As we work through an example of a flow throughout this chapter, we'll examine each type of step more closely. For now, consider these preliminary definitions of the primary steps in Tableau Prep:

Input: An input step starts the flow with data from a source such as a file, table, view, or custom SQL. It gives options for defining file delimiters, unions of multiple tables or files, and how much data to sample (for larger record sets).
Clean Step: A clean step allows you to perform a wide variety of functions on the data, including calculations, filtering, adjusting data types, removing and merging fields, grouping and cleaning, and much more.
Aggregate Step: An aggregate step allows you to aggregate values (for example, get MIN, MAX, SUM, AVG) at a level of detail you specify.
Join Step: A join step allows you to bring together two branches of the flow and match data row by row based on the fields you select and the type of join.
Union Step: A union step allows you to bring together two or more branches representing sets of data to be unioned together. You will have options for merging or removing mismatched fields.

Both the Union Step and Join Step in this example have an error icon, indicating that something has not been configured correctly in the flow. Hovering over the icon gives a tooltip description of the error. In this case, the error is due to only having one input connection, while both the union and join require at least two inputs. Often, selecting a step with an error icon may reveal details about the error in the changes pane or elsewhere in the configuration steps.

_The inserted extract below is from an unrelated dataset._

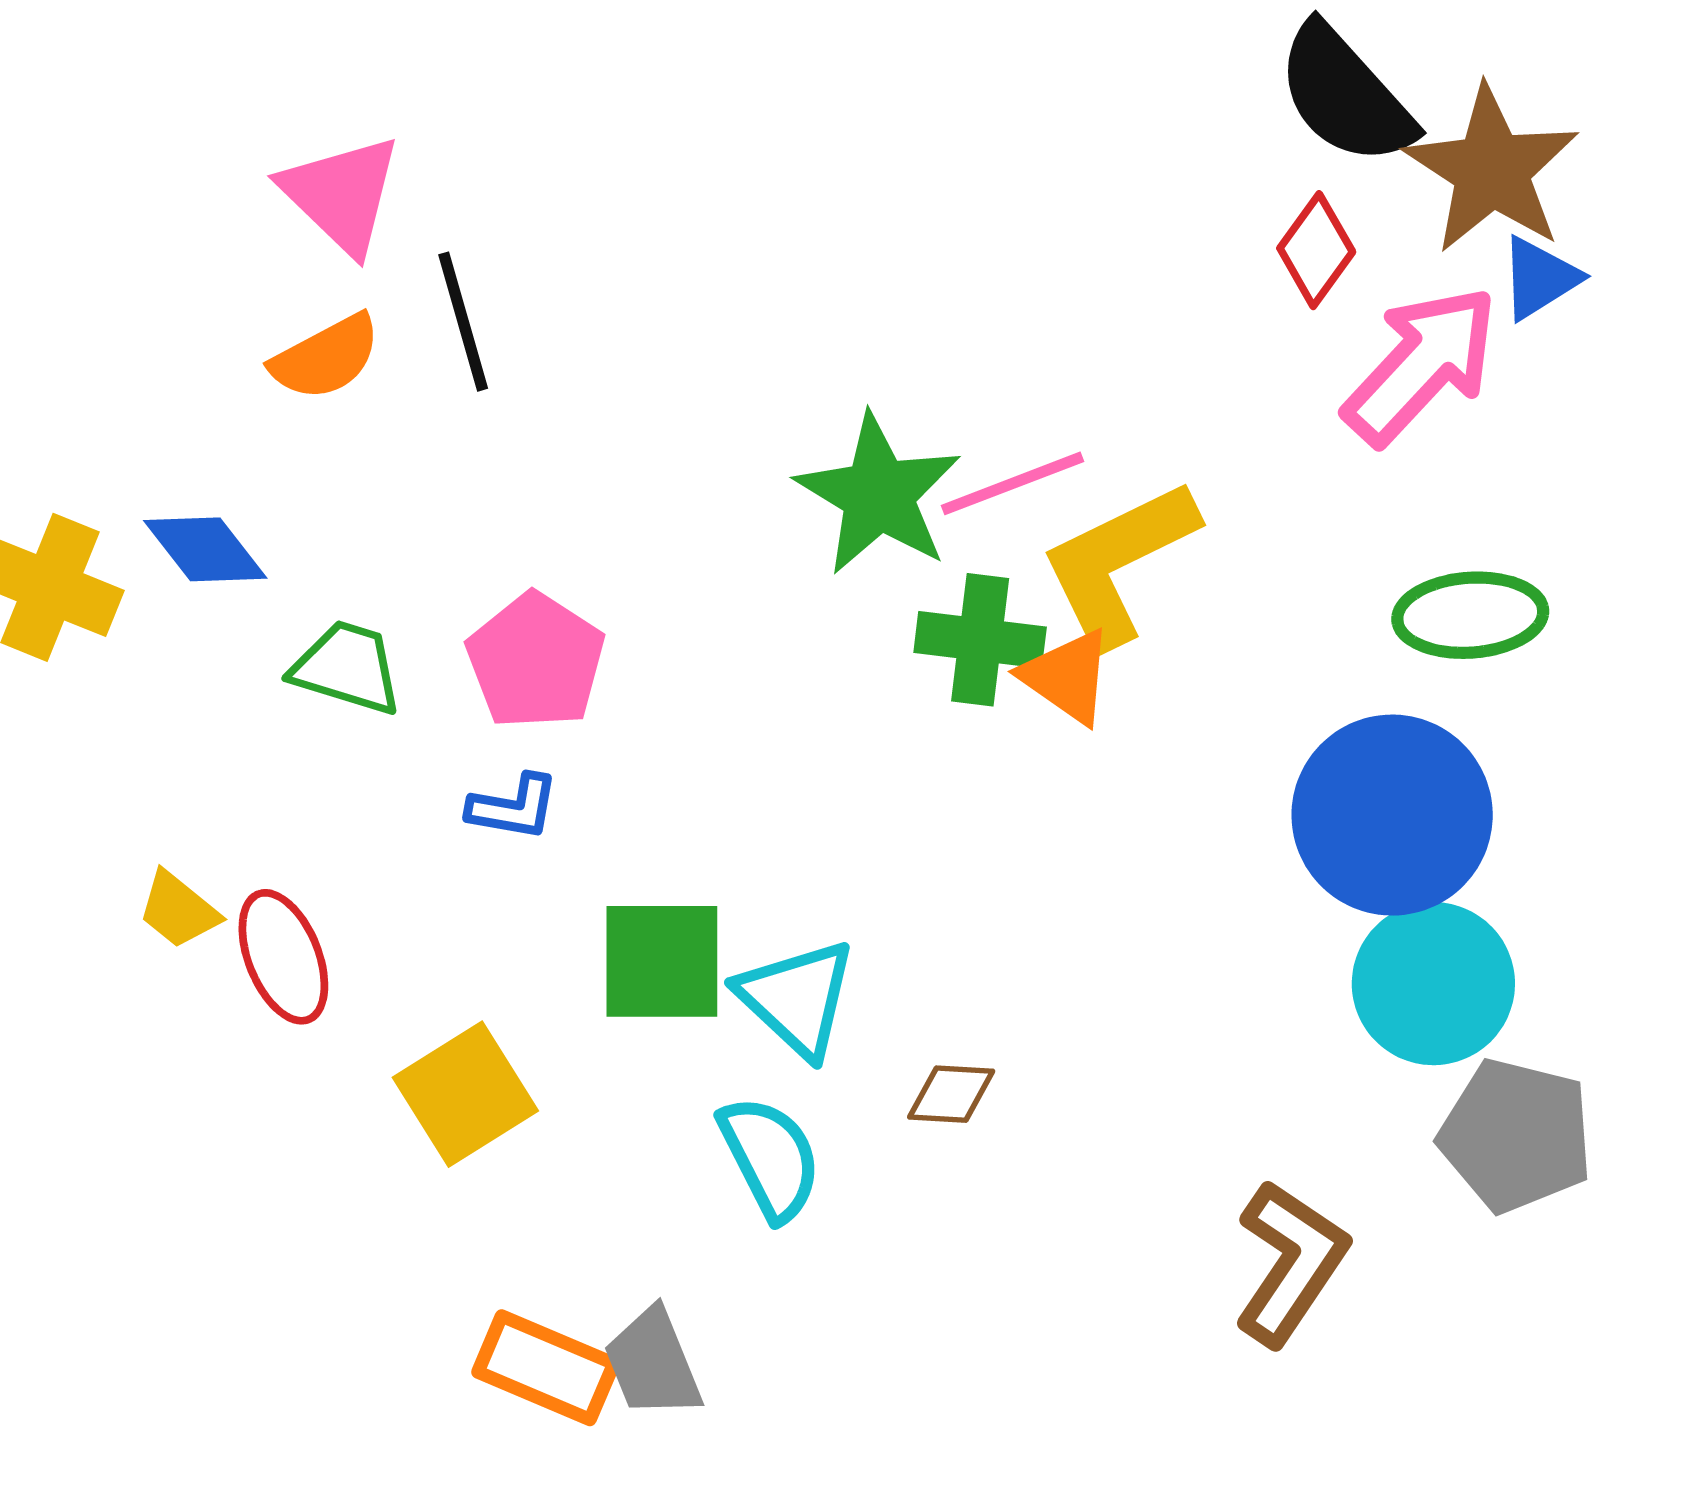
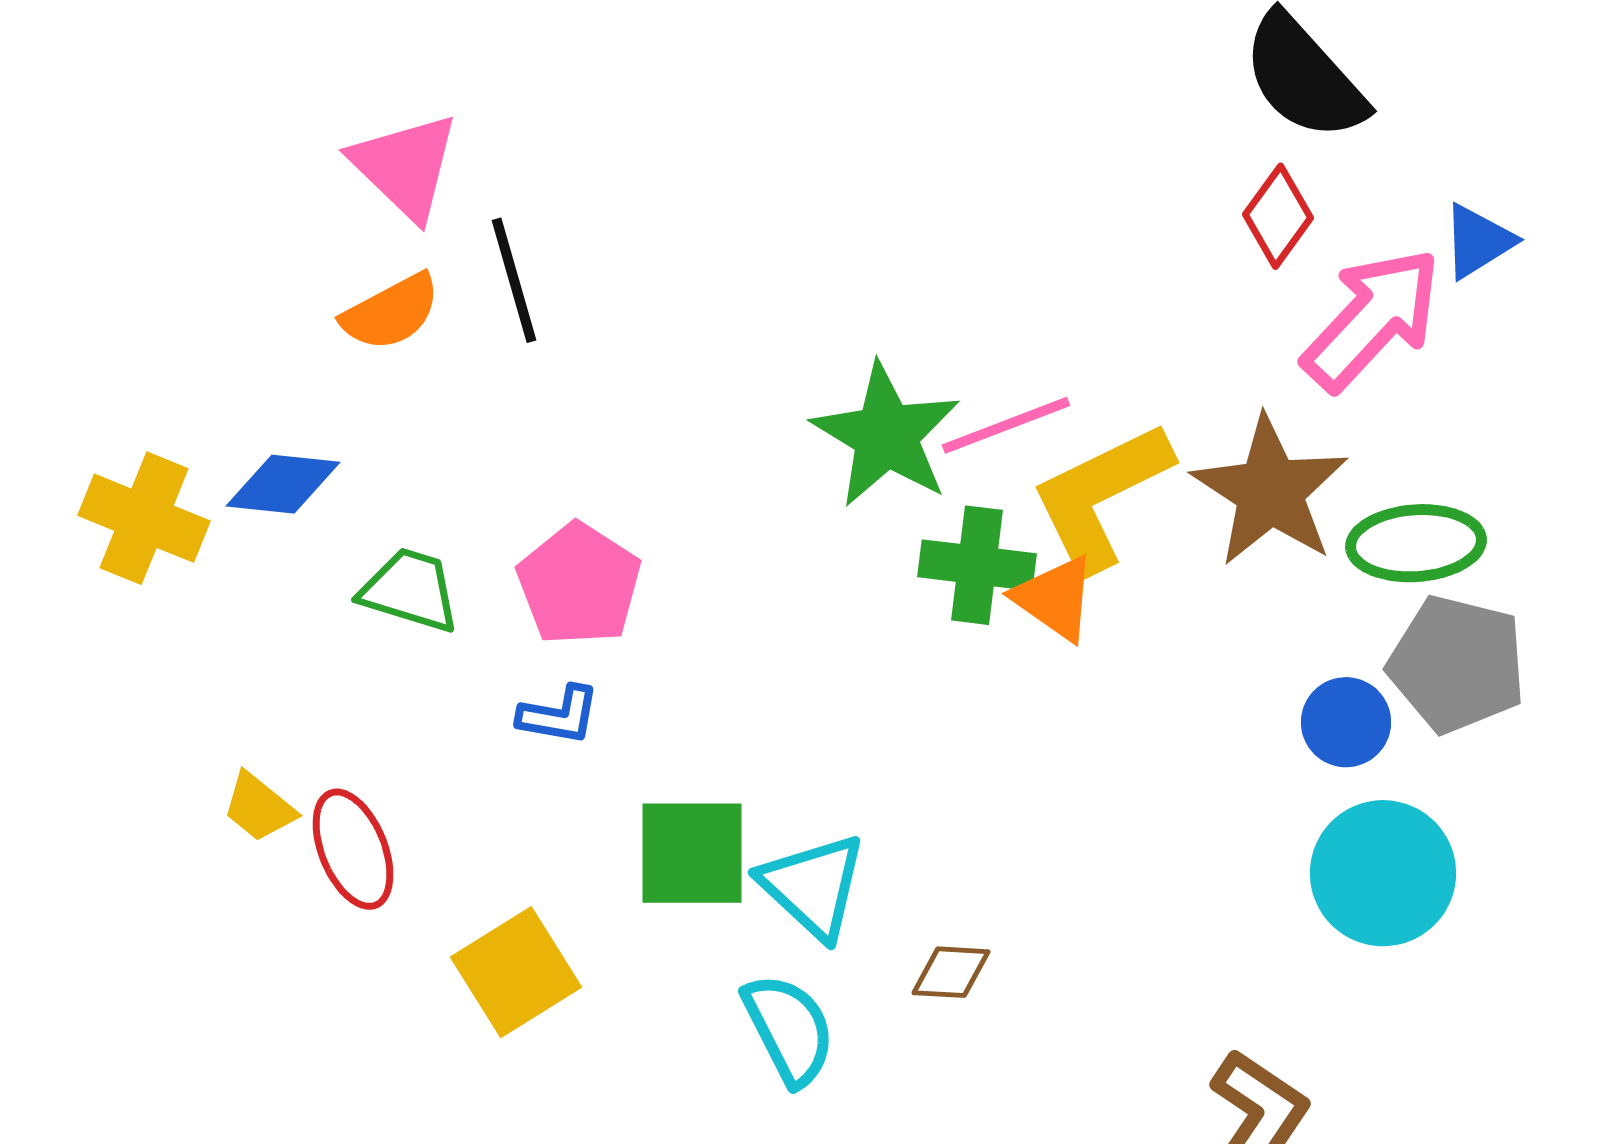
brown star: (1491, 170) -> (1270, 491), moved
blue diamond: (205, 549) -> (283, 484), turned -46
blue circle: (1392, 815) -> (1346, 722), size x0.5
gray pentagon: (1516, 1135) -> (1457, 664), moved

Pivot Step: A pivot step allows you to transform columns of data into rows or rows of data into columns. You'll have options to select the type of pivot as well as the fields themselves. The term transpose is sometimes also used to describe this operation.
Output: The output step defines the ultimate destination for the cleaned and transformed data. This could be a text file (.csv), extract (.hyper or .tde), or published extracted data source to Tableau Server. The ability to output to a database has been announced, although is not available at the time of writing. You'll have options to select the type of output, along with the path and filename or Tableau Server and project.

Right-clicking a step or connector reveals various options. You may also drag and drop steps onto other steps to reveal options such as joining or unioning the steps together. If you want to replace an early part of the flow to swap out an input step, you can right-click the connector and select Remove, and then drag the new input step over the desired next step in the flow to add it as the new input.

In addition to using the term flow to refer to the steps and connections that define the logical flow and transformation of the data, we'll also use the term flow to refer to the file that Tableau Prep uses to store the definition of the steps and changes of a flow. Tableau Prep flow files have the .tfl (unpackaged flow) or .tflx (packaged flow) extension.

The paradigm of Tableau Prep goes far beyond the features and capabilities of any single step. As you build and modify flows, you'll receive instant feedback so that you can see the impact of each step and change. This makes it relatively easy (and fun!) to iteratively discover your data and make the necessary changes.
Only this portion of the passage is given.